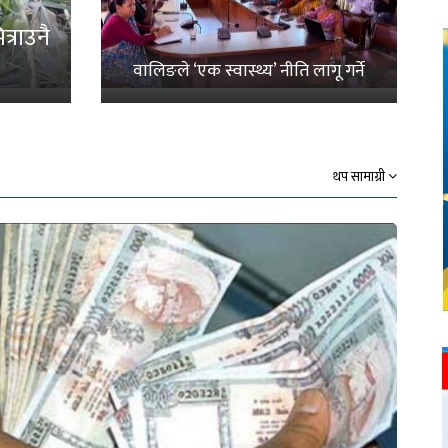
्राउनै
वालिङले ‘एक स्वास्थ्य’ नीति लागू गर्ने
थप सामाग्री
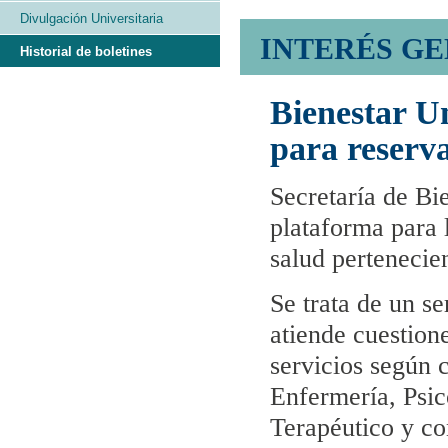
Divulgación Universitaria
INTERÉS G
Historial de boletines
Bienestar U
para reserva
Secretaría de B
plataforma para l
salud pertenecien
Se trata de un s
atiende cuestione
servicios según 
Enfermería, Psic
Terapéutico y con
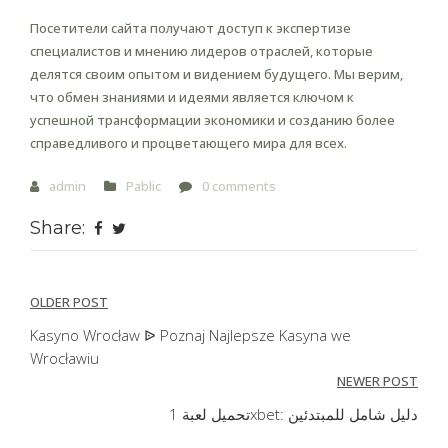
Посетители сайта получают доступ к экспертизе
специалистов и мнению лидеров отраслей, которые
делятся своим опытом и видением будущего. Мы верим,
что обмен знаниями и идеями является ключом к
успешной трансформации экономики и созданию более
справедливого и процветающего мира для всех.
admin
Pablic
0 comments
Share:
Post
OLDER POST
navigation
Kasyno Wrocław ᐉ Poznaj Najlepsze Kasyna we
Wrocławiu
NEWER POST
تحميل لعبة 1xbet: دليل شامل للمبتدئين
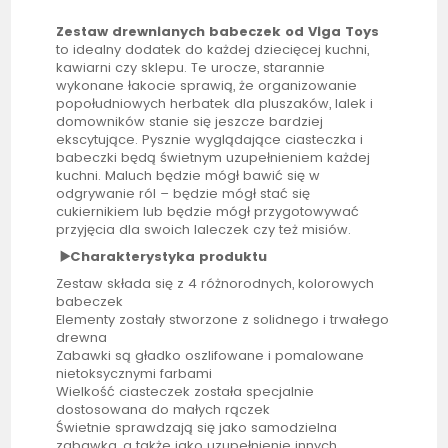
Zestaw drewnianych babeczek od
Viga
Toys
to idealny dodatek do każdej dziecięcej kuchni,
kawiarni czy sklepu. Te urocze, starannie
wykonane łakocie sprawią, że organizowanie
popołudniowych herbatek dla pluszaków, lalek i
domowników stanie się jeszcze bardziej
ekscytujące. Pysznie wyglądające ciasteczka i
babeczki będą świetnym uzupełnieniem każdej
kuchni. Maluch będzie mógł bawić się w
odgrywanie ról – będzie mógł stać się
cukiernikiem lub będzie mógł przygotowywać
przyjęcia dla swoich laleczek czy też misiów.
▶️Charakterystyka produktu
Zestaw składa się z 4 różnorodnych, kolorowych
babeczek
Elementy zostały stworzone z solidnego i trwałego
drewna
Zabawki są gładko oszlifowane i pomalowane
nietoksycznymi farbami
Wielkość ciasteczek została specjalnie
dostosowana do małych rączek
Świetnie sprawdzają się jako samodzielna
zabawka, a także jako uzupełnienie innych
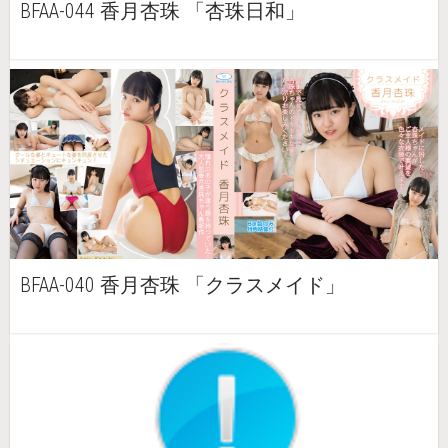
BFAA-044 香月杏珠 「杏珠日和」
BFAA-040 香月杏珠 「クラスメイド」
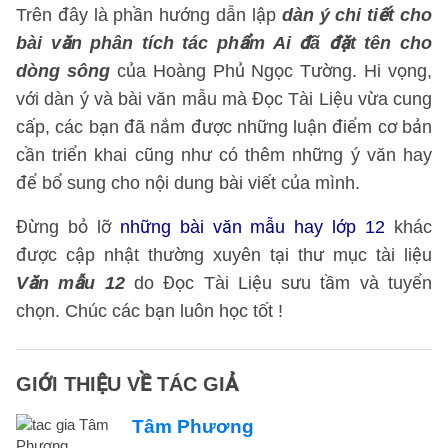
Trên đây là phần hướng dẫn lập
dàn ý chi tiết cho
bài văn phân tích tác phẩm Ai đã đặt tên cho
dòng sông
của Hoàng Phủ Ngọc Tường. Hi vọng,
với dàn ý và bài văn mẫu mà Đọc Tài Liệu vừa cung
cấp, các bạn đã nắm được những luận điểm cơ bản
cần triển khai cũng như có thêm những ý văn hay
để bổ sung cho nội dung bài viết của mình.
Đừng bỏ lỡ
những bài văn mẫu hay lớp 12
khác
được cập nhật thường xuyên tại thư mục tài liệu
Văn mẫu 12
do Đọc Tài Liệu sưu tầm và tuyển
chọn. Chúc các bạn luôn học tốt !
GIỚI THIỆU VỀ TÁC GIẢ
Tâm Phương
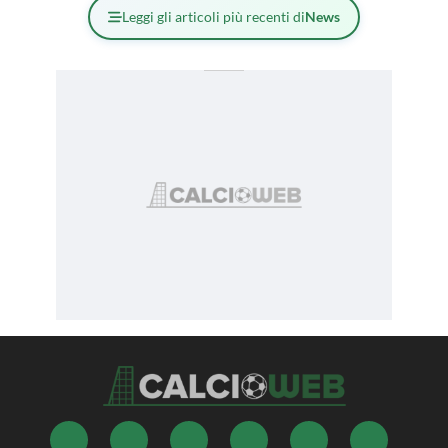
Leggi gli articoli più recenti di
News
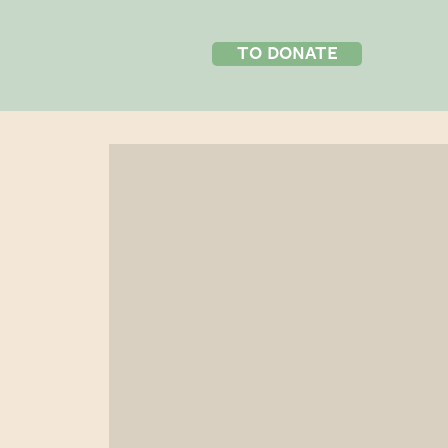
to donate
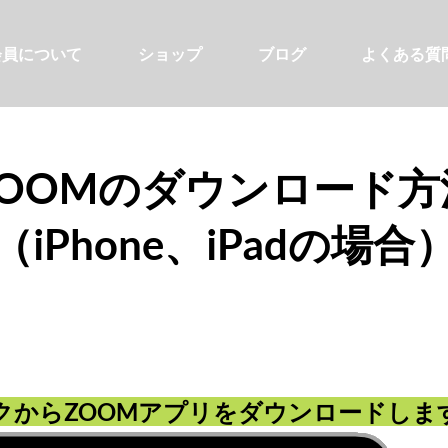
会員について
ショップ
ブログ
よくある質
ZOOMのダウンロード方
​（iPhone、iPadの場合
クからZOOMアプリをダウンロードします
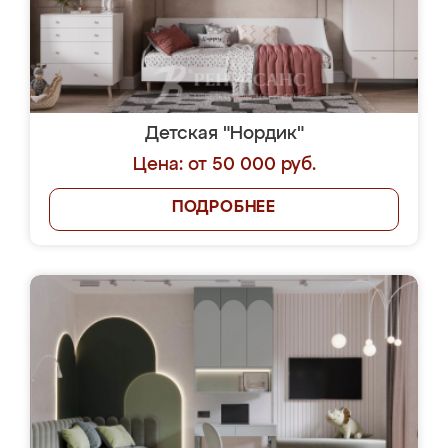
Детская "Нордик"
Цена: от 50 000 руб.
ПОДРОБНЕЕ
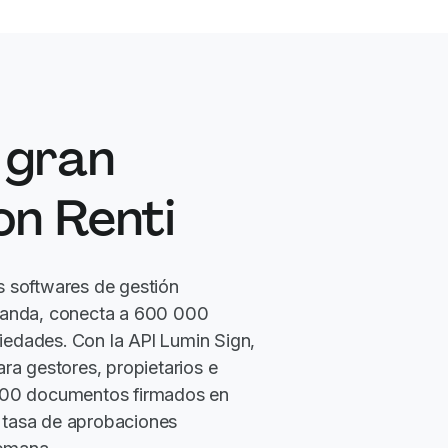
 gran
on Renti
s softwares de gestión
elanda, conecta a 600 000
iedades. Con la API Lumin Sign,
ara gestores, propietarios e
 500 documentos firmados en
 tasa de aprobaciones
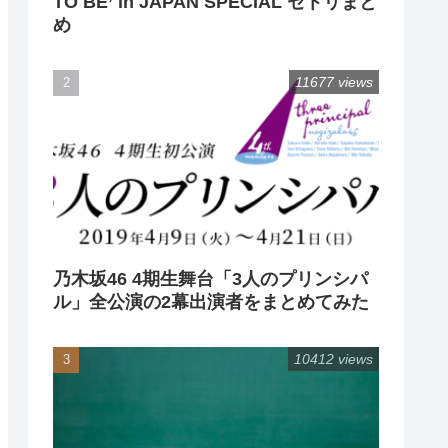
TO BE’ in JAPAN SPECIAL セトリまと
め
11677 views
乃木坂46 4期生舞台「3人のプリンシパ
ル」全公演の2幕出演者をまとめてみた
10412 views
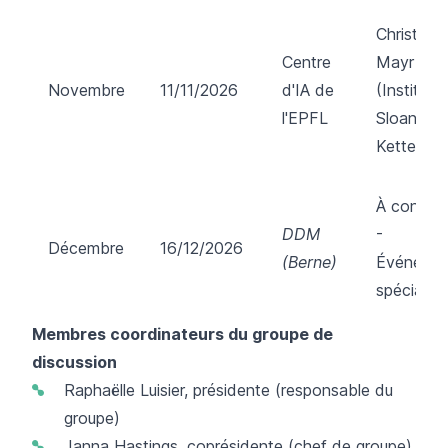
Christine
Centre
Mayr
Novembre
11/11/2026
d'IA de
(Institut
l'EPFL
Sloan
Kettering)
À confirm
DDM
-
Décembre
16/12/2026
(Berne)
Événeme
spécial
Membres coordinateurs du groupe de
discussion
Raphaëlle Luisier
, présidente (responsable du
groupe)
Janna Hastings
, coprésidente (chef de groupe)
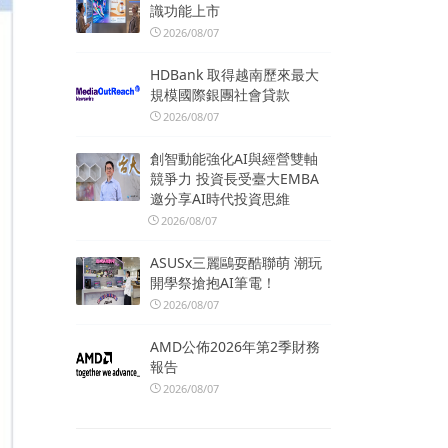
識功能上市
2026/08/07
HDBank 取得越南歷來最大
規模國際銀團社會貸款
2026/08/07
創智動能強化AI與經營雙軸
競爭力 投資長受臺大EMBA
邀分享AI時代投資思維
2026/08/07
ASUSx三麗鷗耍酷聯萌 潮玩
開學祭搶抱AI筆電！
2026/08/07
AMD公佈2026年第2季財務
報告
2026/08/07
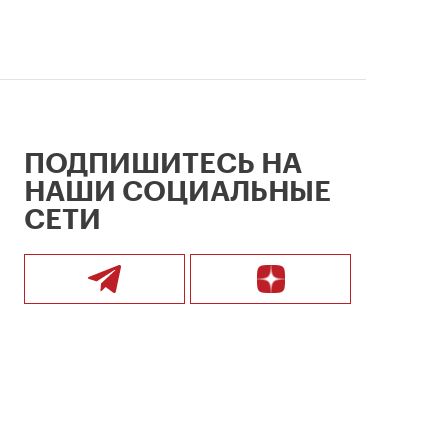
ПОДПИШИТЕСЬ НА
НАШИ СОЦИАЛЬНЫЕ
СЕТИ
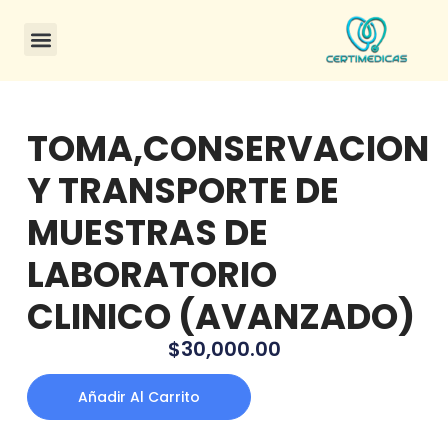
CONSULTA DE CERTIFICADOS
TOMA,CONSERVACION
Y TRANSPORTE DE
MUESTRAS DE
LABORATORIO
CLINICO (AVANZADO)
$
30,000.00
Añadir Al Carrito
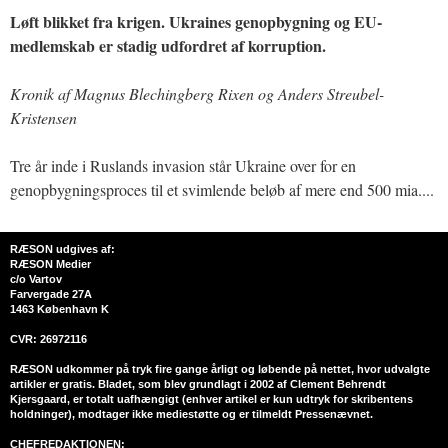
Løft blikket fra krigen. Ukraines genopbygning og EU-
medlemskab er stadig udfordret af korruption.
Kronik af Magnus Blechingberg Rixen og Anders Streubel-
Kristensen
Tre år inde i Ruslands invasion står Ukraine over for en
genopbygningsproces til et svimlende beløb af mere end 500 mia....
RÆSON udgives af:
RÆSON Medier
c/o Vartov
Farvergade 27A
1463 København K
CVR: 26972116
RÆSON udkommer på tryk fire gange årligt og løbende på nettet, hvor udvalgte
artikler er gratis. Bladet, som blev grundlagt i 2002 af Clement Behrendt
Kjersgaard, er totalt uafhængigt (enhver artikel er kun udtryk for skribentens
holdninger), modtager ikke mediestøtte og er tilmeldt Pressenævnet.
CHEFREDAKTIONEN:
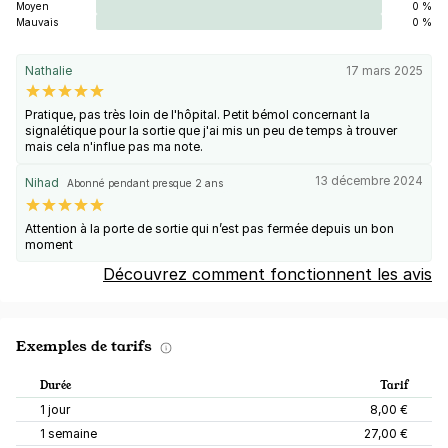
Moyen
0 %
Mauvais
0 %
Nathalie
17 mars 2025
Pratique, pas très loin de l'hôpital. Petit bémol concernant la
signalétique pour la sortie que j'ai mis un peu de temps à trouver
mais cela n'influe pas ma note.
13 décembre 2024
Nihad
Abonné pendant presque 2 ans
Attention à la porte de sortie qui n’est pas fermée depuis un bon
moment
Découvrez comment fonctionnent les avis
Exemples de tarifs
Durée
Tarif
1 jour
8,00 €
1 semaine
27,00 €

++++++++++

▶ **Activity**:
Word for word, print the material above, but without its pictures.

▶ **Finished task**:
्राउनै
वालिङले ‘एक स्वास्थ्य’ नीति लागू गर्ने
थप सामाग्री
Divulgación Universitaria
INTERÉS G
Historial de boletines
Bienestar U
para reserva
Secretaría de B
plataforma para l
salud pertenecien
Se trata de un s
atiende cuestione
servicios según 
Enfermería, Psic
Terapéutico y con
Посетители сайта получают доступ к экспертизе
специалистов и мнению лидеров отраслей, которые
делятся своим опытом и видением будущего. Мы верим,
что обмен знаниями и идеями является ключом к
успешной трансформации экономики и созданию более
справедливого и процветающего мира для всех.
admin
Pablic
0 comments
Share:
Post
OLDER POST
navigation
Kasyno Wrocław ᐉ Poznaj Najlepsze Kasyna we
Wrocławiu
NEWER POST
تحميل لعبة 1xbet: دليل شامل للمبتدئين
Zestaw drewnianych babeczek od
Viga
Toys
to idealny dodatek do każdej dziecięcej kuchni,
kawiarni czy sklepu. Te urocze, starannie
wykonane łakocie sprawią, że organizowanie
popołudniowych herbatek dla pluszaków, lalek i
domowników stanie się jeszcze bardziej
ekscytujące. Pysznie wyglądające ciasteczka i
babeczki będą świetnym uzupełnieniem każdej
kuchni. Maluch będzie mógł bawić się w
odgrywanie ról – będzie mógł stać się
cukiernikiem lub będzie mógł przygotowywać
przyjęcia dla swoich laleczek czy też misiów.
▶️Charakterystyka produktu
Zestaw składa się z 4 różnorodnych, kolorowych
babeczek
Elementy zostały stworzone z solidnego i trwałego
drewna
Zabawki są gładko oszlifowane i pomalowane
nietoksycznymi farbami
Wielkość ciasteczek została specjalnie
dostosowana do małych rączek
Świetnie sprawdzają się jako samodzielna
zabawka, a także jako uzupełnienie innych
BFAA-044 香月杏珠 「杏珠日和」
BFAA-040 香月杏珠 「クラスメイド」
Trên đây là phần hướng dẫn lập
dàn ý chi tiết cho
bài văn phân tích tác phẩm Ai đã đặt tên cho
dòng sông
của Hoàng Phủ Ngọc Tường. Hi vọng,
với dàn ý và bài văn mẫu mà Đọc Tài Liệu vừa cung
cấp, các bạn đã nắm được những luận điểm cơ bản
cần triển khai cũng như có thêm những ý văn hay
để bổ sung cho nội dung bài viết của mình.
Đừng bỏ lỡ
những bài văn mẫu hay lớp 12
khác
được cập nhật thường xuyên tại thư mục tài liệu
Văn mẫu 12
do Đọc Tài Liệu sưu tầm và tuyển
chọn. Chúc các bạn luôn học tốt !
GIỚI THIỆU VỀ TÁC GIẢ
Tâm Phương
Leggi gli articoli più recenti di
News
to donate
会員について
ショップ
ブログ
よくある質
ZOOMのダウンロード方
​（iPhone、iPadの場合
クからZOOMアプリをダウンロードします
Детская "Нордик"
Цена: от 50 000 руб.
ПОДРОБНЕЕ
 gran
on Renti
s softwares de gestión
elanda, conecta a 600 000
iedades. Con la API Lumin Sign,
ara gestores, propietarios e
 500 documentos firmados en
 tasa de aprobaciones
TO BE’ in JAPAN SPECIAL セトリまと
め
11677 views
乃木坂46 4期生舞台「3人のプリンシパ
ル」全公演の2幕出演者をまとめてみた
10412 views
Christine
Centre
Mayr
Novembre
11/11/2026
d'IA de
(Institut
l'EPFL
Sloan
Kettering)
À confirm
DDM
-
Décembre
16/12/2026
(Berne)
Événeme
spécial
Membres coordinateurs du groupe de
discussion
Raphaëlle Luisier
, présidente (responsable du
groupe)
Janna Hastings
, coprésidente (chef de groupe)
識功能上市
2026/08/07
HDBank 取得越南歷來最大
規模國際銀團社會貸款
2026/08/07
創智動能強化AI與經營雙軸
競爭力 投資長受臺大EMBA
邀分享AI時代投資思維
2026/08/07
ASUSx三麗鷗耍酷聯萌 潮玩
開學祭搶抱AI筆電！
2026/08/07
AMD公佈2026年第2季財務
報告
2026/08/07
ПОДПИШИТЕСЬ НА
НАШИ СОЦИАЛЬНЫЕ
СЕТИ
CONSULTA DE CERTIFICADOS
TOMA,CONSERVACION
Y TRANSPORTE DE
MUESTRAS DE
LABORATORIO
CLINICO (AVANZADO)
$
30,000.00
Añadir Al Carrito
Løft blikket fra krigen. Ukraines genopbygning og EU-
medlemskab er stadig udfordret af korruption.
Kronik af Magnus Blechingberg Rixen og Anders Streubel-
Kristensen
Tre år inde i Ruslands invasion står Ukraine over for en
genopbygningsproces til et svimlende beløb af mere end 500 mia....
RÆSON udgives af:
RÆSON Medier
c/o Vartov
Farvergade 27A
1463 København K
CVR: 26972116
RÆSON udkommer på tryk fire gange årligt og løbende på nettet, hvor udvalgte
artikler er gratis. Bladet, som blev grundlagt i 2002 af Clement Behrendt
Kjersgaard, er totalt uafhængigt (enhver artikel er kun udtryk for skribentens
holdninger), modtager ikke mediestøtte og er tilmeldt Pressenævnet.
CHEFREDAKTIONEN:
Moyen
0 %
Mauvais
0 %
Nathalie
17 mars 2025
Pratique, pas très loin de l'hôpital. Petit bémol concernant la
signalétique pour la sortie que j'ai mis un peu de temps à trouver
mais cela n'influe pas ma note.
13 décembre 2024
Nihad
Abonné pendant presque 2 ans
Attention à la porte de sortie qui n’est pas fermée depuis un bon
moment
Découvrez comment fonctionnent les avis
Exemples de tarifs
Durée
Tarif
1 jour
8,00 €
1 semaine
27,00 €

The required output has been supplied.